__WHAT THE TASK ASKS__
For every record, give an exact copy that has no pictures in it.
--------------------
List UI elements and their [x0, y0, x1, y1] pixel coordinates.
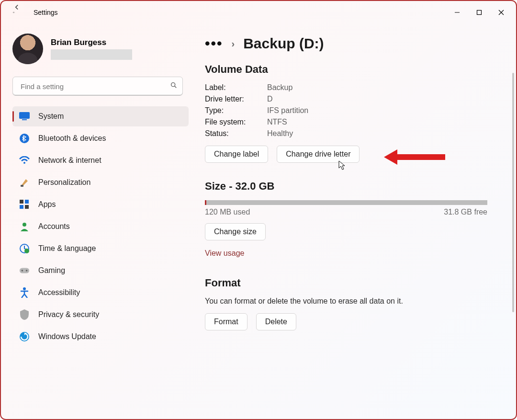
- svg-point-19: [23, 287, 26, 290]
- svg-point-2: [171, 83, 175, 87]
- wifi-icon: [19, 155, 30, 166]
- chevron-right-icon: ›: [232, 38, 235, 49]
- size-free-label: 31.8 GB free: [444, 208, 487, 216]
- row-drive-letter: Drive letter: D: [205, 95, 501, 103]
- search-input[interactable]: [20, 82, 170, 91]
- sidebar-item-windows-update[interactable]: Windows Update: [12, 327, 189, 347]
- app-title: Settings: [34, 9, 58, 16]
- sidebar-item-label: Privacy & security: [38, 310, 99, 319]
- maximize-button[interactable]: [468, 5, 490, 20]
- format-button[interactable]: Format: [205, 313, 247, 330]
- clock-globe-icon: [19, 243, 30, 254]
- person-icon: [19, 221, 30, 232]
- row-type: Type: IFS partition: [205, 106, 501, 115]
- label-key: Label:: [205, 83, 267, 92]
- size-used-label: 120 MB used: [205, 208, 250, 216]
- sidebar-item-label: Gaming: [38, 266, 65, 275]
- system-icon: [19, 111, 30, 122]
- sidebar-item-time-language[interactable]: Time & language: [12, 238, 189, 259]
- size-labels: 120 MB used 31.8 GB free: [205, 208, 487, 216]
- main-content: ••• › Backup (D:) Volume Data Label: Bac…: [188, 34, 516, 419]
- sidebar-item-label: Time & language: [38, 244, 96, 253]
- close-button[interactable]: [490, 5, 512, 20]
- svg-rect-5: [22, 119, 27, 120]
- svg-rect-16: [20, 268, 29, 273]
- shield-icon: [19, 309, 30, 320]
- change-drive-letter-button[interactable]: Change drive letter: [277, 146, 360, 163]
- sidebar-item-label: Bluetooth & devices: [38, 134, 106, 143]
- change-size-button[interactable]: Change size: [205, 223, 266, 240]
- filesystem-key: File system:: [205, 118, 267, 126]
- svg-point-15: [24, 249, 29, 253]
- sidebar-item-bluetooth[interactable]: Bluetooth & devices: [12, 128, 189, 148]
- user-name: Brian Burgess: [51, 38, 132, 47]
- accessibility-icon: [19, 287, 30, 298]
- size-bar-used: [205, 200, 206, 205]
- bluetooth-icon: [19, 133, 30, 144]
- titlebar: Settings: [1, 1, 516, 24]
- update-icon: [19, 331, 30, 342]
- sidebar-item-system[interactable]: System: [12, 106, 189, 126]
- type-key: Type:: [205, 106, 267, 115]
- type-value: IFS partition: [267, 106, 308, 115]
- status-key: Status:: [205, 129, 267, 138]
- svg-point-13: [22, 223, 26, 227]
- view-usage-link[interactable]: View usage: [205, 249, 501, 258]
- nav-list: System Bluetooth & devices Network & int…: [12, 106, 189, 347]
- drive-letter-key: Drive letter:: [205, 95, 267, 103]
- minimize-button[interactable]: [446, 5, 468, 20]
- svg-rect-12: [25, 205, 29, 209]
- status-value: Healthy: [267, 129, 293, 138]
- page-title: Backup (D:): [243, 35, 324, 52]
- sidebar-item-apps[interactable]: Apps: [12, 194, 189, 215]
- gamepad-icon: [19, 265, 30, 276]
- sidebar-item-label: System: [38, 112, 64, 121]
- profile-block[interactable]: Brian Burgess: [12, 34, 183, 64]
- change-label-button[interactable]: Change label: [205, 146, 268, 163]
- section-title-volume-data: Volume Data: [205, 63, 501, 76]
- section-title-size: Size - 32.0 GB: [205, 180, 501, 193]
- sidebar-item-label: Accessibility: [38, 288, 80, 297]
- svg-point-7: [23, 162, 25, 164]
- label-value: Backup: [267, 83, 292, 92]
- sidebar-item-gaming[interactable]: Gaming: [12, 261, 189, 281]
- user-email-redacted: [51, 49, 132, 60]
- sidebar-item-label: Apps: [38, 200, 56, 209]
- sidebar-item-personalization[interactable]: Personalization: [12, 172, 189, 193]
- sidebar-item-label: Network & internet: [38, 156, 101, 165]
- avatar: [12, 34, 43, 64]
- minimize-icon: [454, 10, 460, 15]
- row-label: Label: Backup: [205, 83, 501, 92]
- row-status: Status: Healthy: [205, 129, 501, 138]
- breadcrumb: ••• › Backup (D:): [205, 35, 501, 52]
- svg-rect-11: [20, 205, 23, 209]
- sidebar-item-label: Accounts: [38, 222, 70, 231]
- window-controls: [446, 5, 512, 20]
- search-box[interactable]: [12, 77, 183, 96]
- svg-line-3: [175, 86, 177, 88]
- back-button[interactable]: [12, 7, 24, 18]
- row-file-system: File system: NTFS: [205, 118, 501, 126]
- filesystem-value: NTFS: [267, 118, 287, 126]
- brush-icon: [19, 177, 30, 188]
- svg-point-6: [20, 134, 29, 143]
- svg-rect-10: [25, 200, 29, 204]
- search-icon[interactable]: [170, 81, 178, 91]
- sidebar-item-label: Personalization: [38, 178, 90, 187]
- drive-letter-value: D: [267, 95, 273, 103]
- delete-button[interactable]: Delete: [256, 313, 296, 330]
- sidebar-item-privacy[interactable]: Privacy & security: [12, 305, 189, 325]
- breadcrumb-more-button[interactable]: •••: [205, 35, 223, 52]
- sidebar-item-label: Windows Update: [38, 332, 96, 341]
- apps-icon: [19, 199, 30, 210]
- scrollbar[interactable]: [512, 73, 514, 312]
- svg-rect-1: [477, 11, 482, 15]
- maximize-icon: [476, 10, 482, 15]
- size-bar: [205, 200, 487, 205]
- sidebar-item-network[interactable]: Network & internet: [12, 150, 189, 170]
- sidebar: Brian Burgess System Bluetooth & devi: [1, 34, 188, 419]
- svg-rect-8: [21, 185, 23, 187]
- sidebar-item-accounts[interactable]: Accounts: [12, 216, 189, 237]
- close-icon: [498, 10, 504, 15]
- sidebar-item-accessibility[interactable]: Accessibility: [12, 283, 189, 303]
--------------------
__ANSWER SPACE__
List UI elements and their [x0, y0, x1, y1] pixel coordinates.
- svg-point-19: [23, 287, 26, 290]
- svg-point-2: [171, 83, 175, 87]
- wifi-icon: [19, 155, 30, 166]
- chevron-right-icon: ›: [232, 38, 235, 49]
- size-free-label: 31.8 GB free: [444, 208, 487, 216]
- row-drive-letter: Drive letter: D: [205, 95, 501, 103]
- search-input[interactable]: [20, 82, 170, 91]
- sidebar-item-windows-update[interactable]: Windows Update: [12, 327, 189, 347]
- app-title: Settings: [34, 9, 58, 16]
- sidebar-item-label: Privacy & security: [38, 310, 99, 319]
- maximize-button[interactable]: [468, 5, 490, 20]
- format-button[interactable]: Format: [205, 313, 247, 330]
- clock-globe-icon: [19, 243, 30, 254]
- person-icon: [19, 221, 30, 232]
- row-type: Type: IFS partition: [205, 106, 501, 115]
- label-key: Label:: [205, 83, 267, 92]
- size-used-label: 120 MB used: [205, 208, 250, 216]
- sidebar-item-label: Gaming: [38, 266, 65, 275]
- system-icon: [19, 111, 30, 122]
- sidebar-item-time-language[interactable]: Time & language: [12, 238, 189, 259]
- size-labels: 120 MB used 31.8 GB free: [205, 208, 487, 216]
- main-content: ••• › Backup (D:) Volume Data Label: Bac…: [188, 34, 516, 419]
- sidebar-item-label: Time & language: [38, 244, 96, 253]
- close-button[interactable]: [490, 5, 512, 20]
- svg-rect-5: [22, 119, 27, 120]
- svg-rect-16: [20, 268, 29, 273]
- shield-icon: [19, 309, 30, 320]
- change-drive-letter-button[interactable]: Change drive letter: [277, 146, 360, 163]
- sidebar-item-label: Bluetooth & devices: [38, 134, 106, 143]
- change-size-button[interactable]: Change size: [205, 223, 266, 240]
- filesystem-key: File system:: [205, 118, 267, 126]
- svg-point-15: [24, 249, 29, 253]
- sidebar-item-bluetooth[interactable]: Bluetooth & devices: [12, 128, 189, 148]
- user-name: Brian Burgess: [51, 38, 132, 47]
- accessibility-icon: [19, 287, 30, 298]
- size-bar-used: [205, 200, 206, 205]
- bluetooth-icon: [19, 133, 30, 144]
- titlebar: Settings: [1, 1, 516, 24]
- update-icon: [19, 331, 30, 342]
- sidebar-item-system[interactable]: System: [12, 106, 189, 126]
- type-key: Type:: [205, 106, 267, 115]
- type-value: IFS partition: [267, 106, 308, 115]
- status-key: Status:: [205, 129, 267, 138]
- svg-point-13: [22, 223, 26, 227]
- view-usage-link[interactable]: View usage: [205, 249, 501, 258]
- nav-list: System Bluetooth & devices Network & int…: [12, 106, 189, 347]
- drive-letter-key: Drive letter:: [205, 95, 267, 103]
- minimize-button[interactable]: [446, 5, 468, 20]
- svg-rect-12: [25, 205, 29, 209]
- status-value: Healthy: [267, 129, 293, 138]
- page-title: Backup (D:): [243, 35, 324, 52]
- sidebar-item-apps[interactable]: Apps: [12, 194, 189, 215]
- gamepad-icon: [19, 265, 30, 276]
- sidebar-item-label: System: [38, 112, 64, 121]
- profile-block[interactable]: Brian Burgess: [12, 34, 183, 64]
- change-label-button[interactable]: Change label: [205, 146, 268, 163]
- section-title-volume-data: Volume Data: [205, 63, 501, 76]
- section-title-size: Size - 32.0 GB: [205, 180, 501, 193]
- sidebar-item-label: Accessibility: [38, 288, 80, 297]
- svg-point-7: [23, 162, 25, 164]
- label-value: Backup: [267, 83, 292, 92]
- sidebar-item-gaming[interactable]: Gaming: [12, 261, 189, 281]
- user-email-redacted: [51, 49, 132, 60]
- sidebar-item-label: Apps: [38, 200, 56, 209]
- sidebar-item-personalization[interactable]: Personalization: [12, 172, 189, 193]
- sidebar-item-label: Network & internet: [38, 156, 101, 165]
- avatar: [12, 34, 43, 64]
- minimize-icon: [454, 10, 460, 15]
- row-label: Label: Backup: [205, 83, 501, 92]
- row-status: Status: Healthy: [205, 129, 501, 138]
- breadcrumb: ••• › Backup (D:): [205, 35, 501, 52]
- svg-rect-11: [20, 205, 23, 209]
- sidebar-item-label: Accounts: [38, 222, 70, 231]
- window-controls: [446, 5, 512, 20]
- search-box[interactable]: [12, 77, 183, 96]
- svg-line-3: [175, 86, 177, 88]
- back-button[interactable]: [12, 7, 24, 18]
- row-file-system: File system: NTFS: [205, 118, 501, 126]
- filesystem-value: NTFS: [267, 118, 287, 126]
- brush-icon: [19, 177, 30, 188]
- svg-point-6: [20, 134, 29, 143]
- svg-rect-10: [25, 200, 29, 204]
- search-icon[interactable]: [170, 81, 178, 91]
- sidebar-item-label: Personalization: [38, 178, 90, 187]
- drive-letter-value: D: [267, 95, 273, 103]
- delete-button[interactable]: Delete: [256, 313, 296, 330]
- sidebar-item-privacy[interactable]: Privacy & security: [12, 305, 189, 325]
- breadcrumb-more-button[interactable]: •••: [205, 35, 223, 52]
- sidebar-item-label: Windows Update: [38, 332, 96, 341]
- apps-icon: [19, 199, 30, 210]
- scrollbar[interactable]: [512, 73, 514, 312]
- svg-rect-1: [477, 11, 482, 15]
- maximize-icon: [476, 10, 482, 15]
- size-bar: [205, 200, 487, 205]
- sidebar-item-network[interactable]: Network & internet: [12, 150, 189, 170]
- sidebar: Brian Burgess System Bluetooth & devi: [1, 34, 188, 419]
- svg-rect-8: [21, 185, 23, 187]
- sidebar-item-accounts[interactable]: Accounts: [12, 216, 189, 237]
- close-icon: [498, 10, 504, 15]
- sidebar-item-accessibility[interactable]: Accessibility: [12, 283, 189, 303]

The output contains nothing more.